In 'Part 3: The System' we'll complete our overview of the traits by looking at self-control vs personal expression, and finally tie everything together into something vaguely resembling a coherent system. Maybe. Eyes on the prize this time next week.


  1. I appreciate the irony of having an in-depth discussion of complex narrative mechanics punctuated by a write up on Adidas miCoach ;-)

  2. I would love to see someone create a deep AAA rpg style game that forgoes the repetetive grind (combat) which often is just filler between NPC plot-enhancing dialogue and dives in with pure conversation as the RPG mechanic itself.
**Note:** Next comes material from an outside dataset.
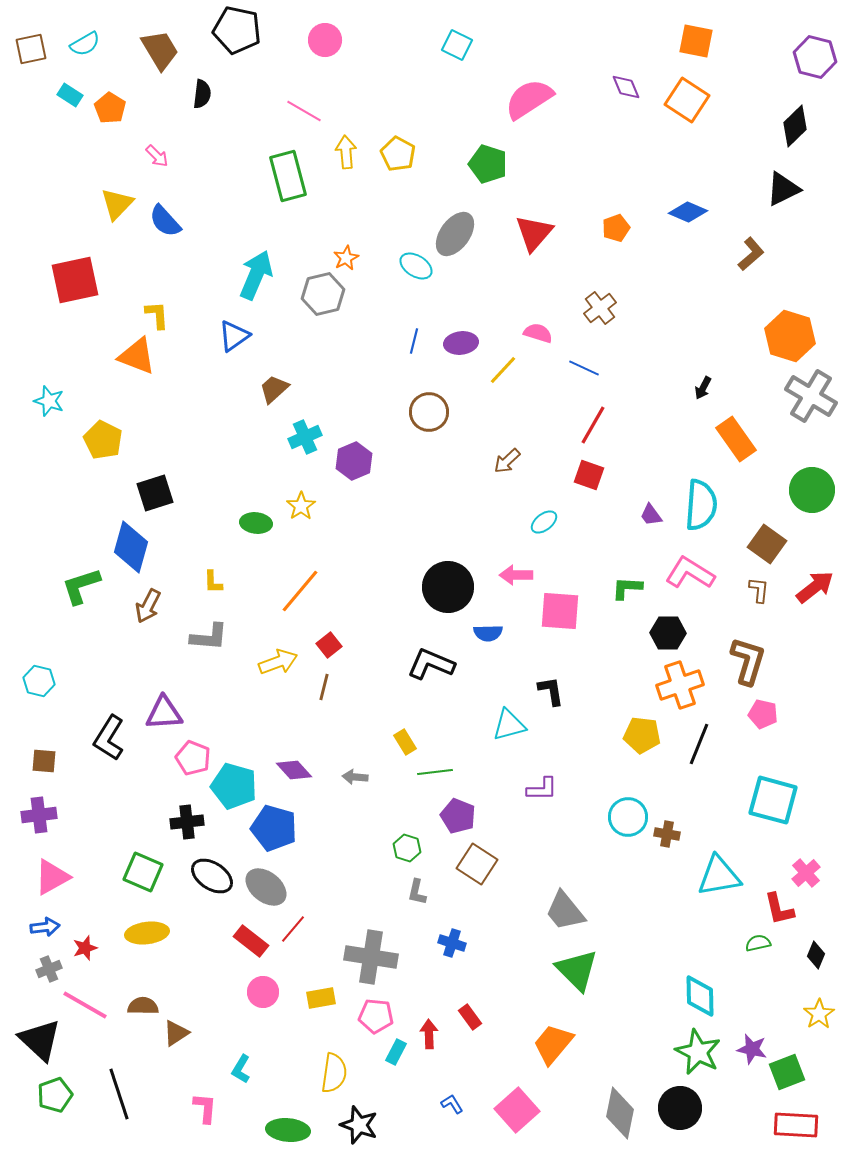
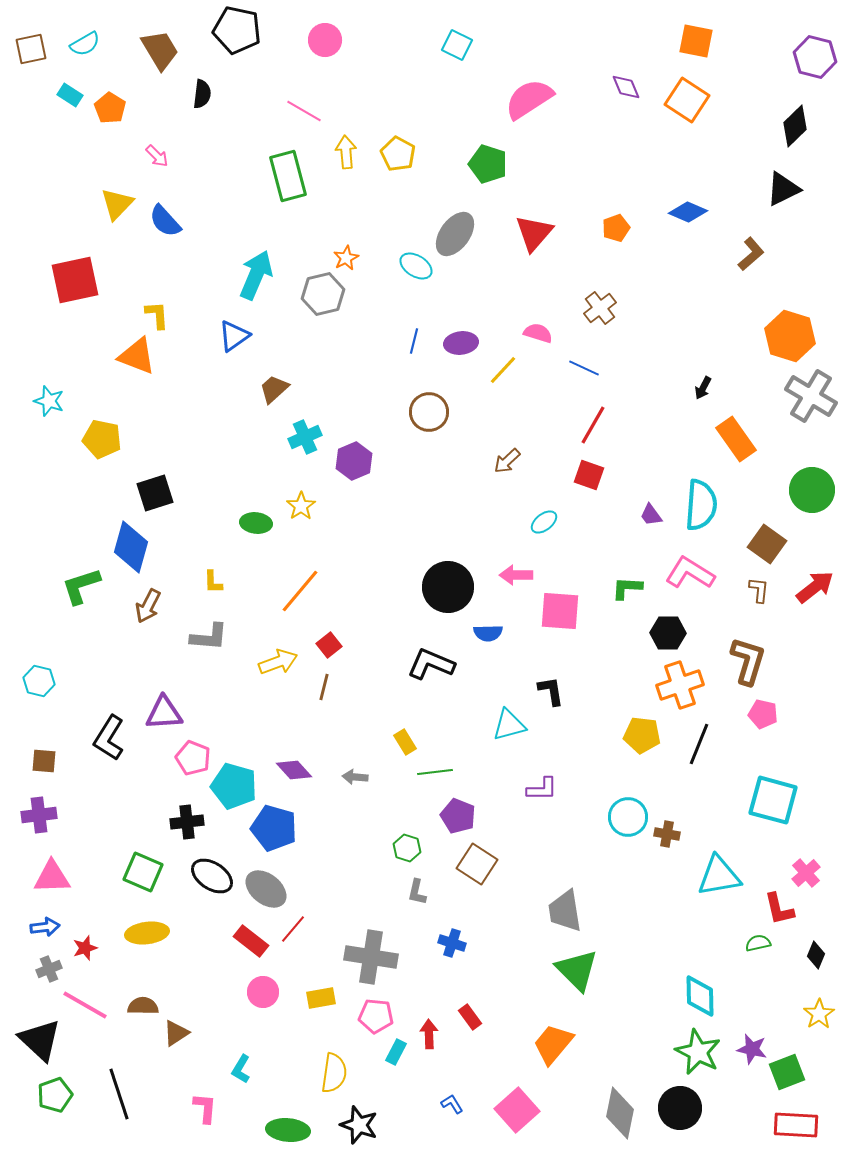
yellow pentagon at (103, 440): moved 1 px left, 1 px up; rotated 15 degrees counterclockwise
pink triangle at (52, 877): rotated 27 degrees clockwise
gray ellipse at (266, 887): moved 2 px down
gray trapezoid at (565, 911): rotated 30 degrees clockwise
Imagine earning "intuition" experience points or fighting a "debate" boss battle!

  3. It's not AAA, but otherwise you've just word for word described Winter Voices.

    Before you get too excited, it turns out simply replacing the words 'fireball' and 'chain lightening' with 'avoidance' and 'self-expression' doesn't NECESSARILY make for a more engaging experience. You're also constantly at war with the pacing (of plotting, combat and navigation).

    However, there are soem really neat ideas and metaphors at work in the game. Combat is with personal demons, with the only success scenario being to flee them. The more you choose to remember these encounters, the more you learn but the harder it becomes; forgetting about them makes things easier. Your character choices are between three women - the first seems to be some kind of wizard (as expected); the other two are a seamstress and something else equally mundane. The plot centres around your character's grief over her father's death.

    So. If you're at all interested, check out the steam demo.

  4. I don't think Winter Voices is that close to what Breakdance McFunkypants is talking about - "pure conversation" isn't really a core mechanic in WV. It's still "just" fighting. The big difference, as you mentioned, is that the battles are metaphorical. That and the skills, and how both aspects interweave with the theme of dealing with grief.

    That said, it's an interesting game worth checking out.

  5. This is all pretty interesting...I'm not sure I agree with all of it, but it's certainly thought-provoking.

    One thing that particularly bothered me was this:
    "It's hard to allow the player the express eloquence...At any rate, we certainly don't want to model it as a statistic (+5 charisma) because that's unnatural and unsatisfying."

    That, to me, seems very misguided. The thing is, a lot of people play games as escapism. If you're someone who has trouble talking to people in real life—if job interviews stress you out, for example, then sometimes you want to play a game that lets you be someone else. Sometimes you want to pump up your Charisma stat and let them game give you the feeling of being able to manipulate anyone you want.

    To put it another way: The more you make conversation "natural", the more you shut out people who aren't "naturally" good at conversation.

  6. Thanks for your comments, John. I think misguided is a bit strong; it's a considered design decision - one primary goal of this project has been to emulate dialogue as closely as the format allows.

    Personally I'd be extatic if there was a game that so closely mapped dialogue that a person could carry over their natural strengths & weaknesses. Escapism and power fantasies are fine, but not the only option.

    That this might seem exclusive doesn't bother me any more than that bejewelled excludes poor pattern matches or CoD excludes those with slow reactions.

    Considered as a commercial concern? Difficulty levels.